• _Source information_
********************

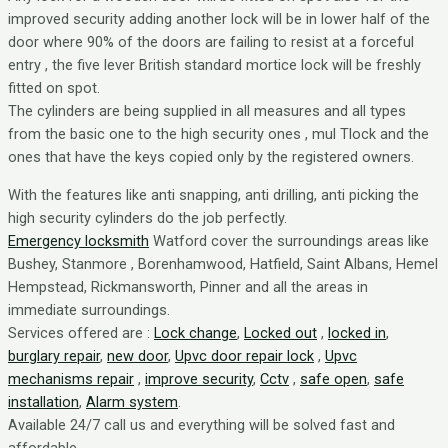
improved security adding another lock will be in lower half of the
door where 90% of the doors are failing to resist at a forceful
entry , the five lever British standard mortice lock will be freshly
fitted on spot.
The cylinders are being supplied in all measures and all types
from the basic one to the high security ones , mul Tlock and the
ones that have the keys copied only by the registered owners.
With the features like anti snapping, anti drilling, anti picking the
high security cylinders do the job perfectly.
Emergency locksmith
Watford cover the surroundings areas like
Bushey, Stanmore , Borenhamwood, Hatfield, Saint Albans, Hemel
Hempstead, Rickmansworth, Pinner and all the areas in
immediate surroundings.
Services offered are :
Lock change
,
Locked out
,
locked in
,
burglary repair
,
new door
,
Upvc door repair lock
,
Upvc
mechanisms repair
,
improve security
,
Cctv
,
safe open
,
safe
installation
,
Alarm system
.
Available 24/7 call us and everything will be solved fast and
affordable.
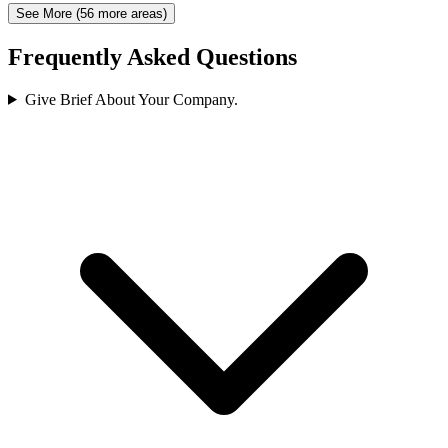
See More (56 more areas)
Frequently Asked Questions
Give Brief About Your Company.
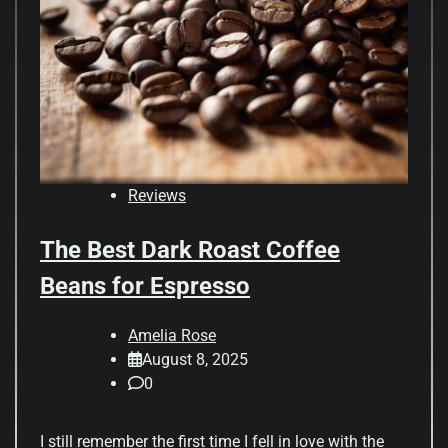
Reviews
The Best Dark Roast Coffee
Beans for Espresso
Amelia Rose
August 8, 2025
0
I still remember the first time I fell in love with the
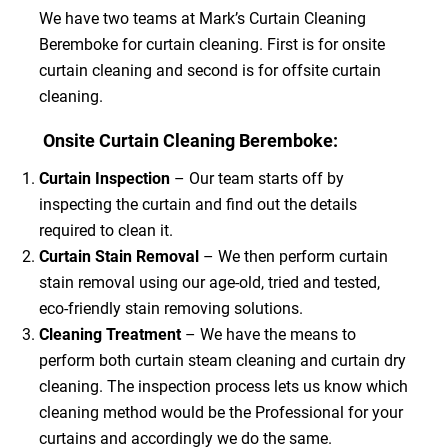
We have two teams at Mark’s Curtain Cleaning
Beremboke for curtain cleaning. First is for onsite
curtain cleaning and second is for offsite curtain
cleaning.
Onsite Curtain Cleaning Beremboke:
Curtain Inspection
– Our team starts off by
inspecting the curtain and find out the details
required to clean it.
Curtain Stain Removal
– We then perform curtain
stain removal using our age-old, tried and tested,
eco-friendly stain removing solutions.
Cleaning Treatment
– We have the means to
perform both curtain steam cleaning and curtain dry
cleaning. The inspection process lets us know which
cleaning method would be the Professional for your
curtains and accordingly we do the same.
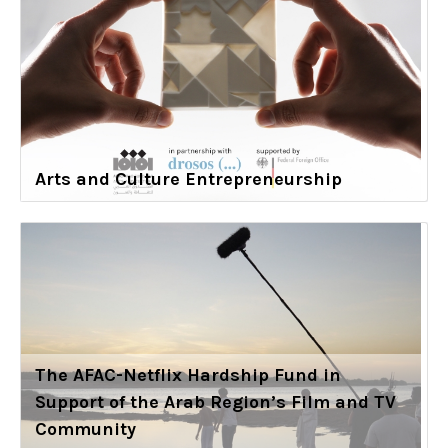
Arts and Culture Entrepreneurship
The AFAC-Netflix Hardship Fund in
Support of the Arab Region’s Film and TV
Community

********************

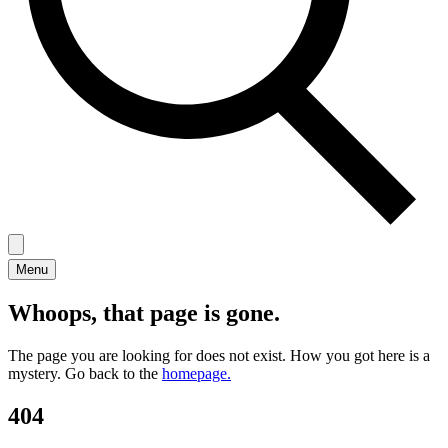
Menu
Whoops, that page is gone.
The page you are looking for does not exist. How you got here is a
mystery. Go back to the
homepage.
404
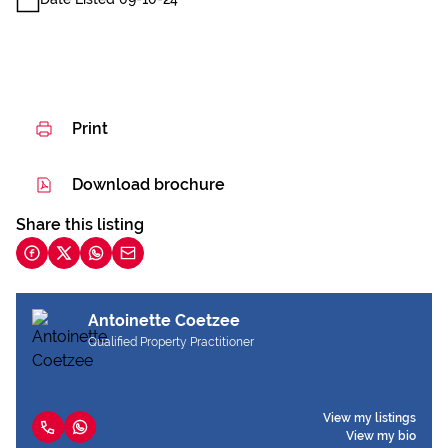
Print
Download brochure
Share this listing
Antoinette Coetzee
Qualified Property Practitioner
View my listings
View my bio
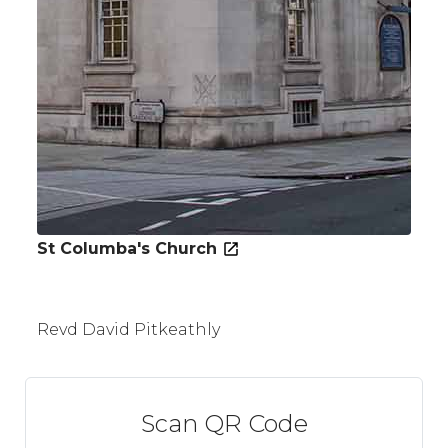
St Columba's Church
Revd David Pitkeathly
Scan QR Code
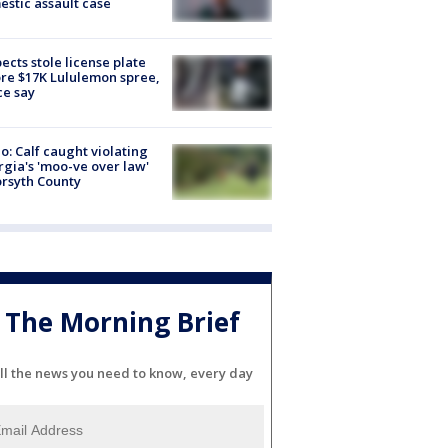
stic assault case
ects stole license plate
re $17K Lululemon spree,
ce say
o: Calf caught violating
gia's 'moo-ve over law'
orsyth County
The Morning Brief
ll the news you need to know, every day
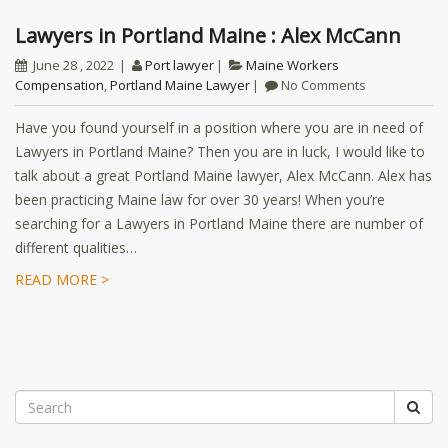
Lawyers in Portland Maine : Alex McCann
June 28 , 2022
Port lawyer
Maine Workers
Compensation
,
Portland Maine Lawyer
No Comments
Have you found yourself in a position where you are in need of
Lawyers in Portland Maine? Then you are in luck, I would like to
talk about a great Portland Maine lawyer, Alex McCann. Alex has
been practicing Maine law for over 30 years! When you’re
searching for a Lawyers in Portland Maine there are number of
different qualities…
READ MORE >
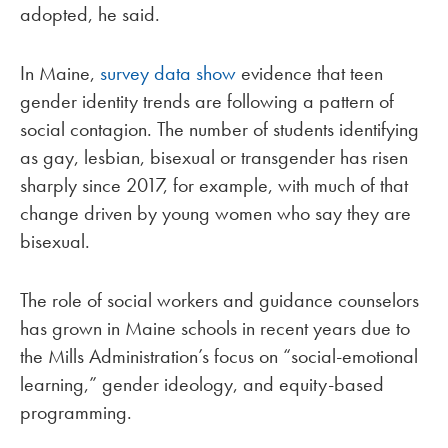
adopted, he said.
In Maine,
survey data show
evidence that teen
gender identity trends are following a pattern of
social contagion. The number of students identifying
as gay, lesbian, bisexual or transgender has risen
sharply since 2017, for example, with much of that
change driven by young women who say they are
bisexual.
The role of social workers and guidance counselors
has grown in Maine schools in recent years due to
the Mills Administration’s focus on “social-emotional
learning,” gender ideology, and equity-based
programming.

********************

Your copy should hold the lines from the one with "Lawyers in Portland Maine?" up to and including the one with "programming.", exactly as in the data above, and no pictures.

Lawyers in Portland Maine? Then you are in luck, I would like to
talk about a great Portland Maine lawyer, Alex McCann. Alex has
been practicing Maine law for over 30 years! When you’re
searching for a Lawyers in Portland Maine there are number of
different qualities…
READ MORE >
adopted, he said.
In Maine,
survey data show
evidence that teen
gender identity trends are following a pattern of
social contagion. The number of students identifying
as gay, lesbian, bisexual or transgender has risen
sharply since 2017, for example, with much of that
change driven by young women who say they are
bisexual.
The role of social workers and guidance counselors
has grown in Maine schools in recent years due to
the Mills Administration’s focus on “social-emotional
learning,” gender ideology, and equity-based
programming.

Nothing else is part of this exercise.